### What the task requires
Pictures are not part of the copy. Reproduce all the records exactly.

### Dataset entries
****

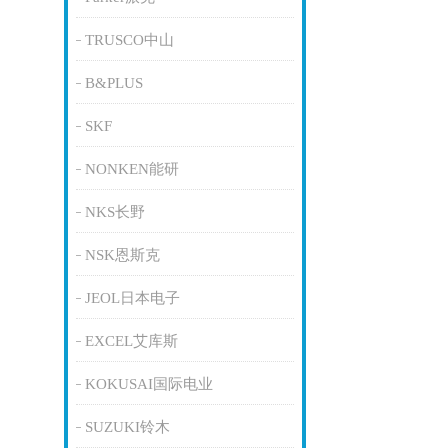
TRUSCO中山
B&PLUS
SKF
NONKEN能研
NKS长野
NSK恩斯克
JEOL日本电子
EXCEL艾库斯
KOKUSAI国际电业
SUZUKI铃木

****

### Task result
TRUSCO中山
B&PLUS
SKF
NONKEN能研
NKS长野
NSK恩斯克
JEOL日本电子
EXCEL艾库斯
KOKUSAI国际电业
SUZUKI铃木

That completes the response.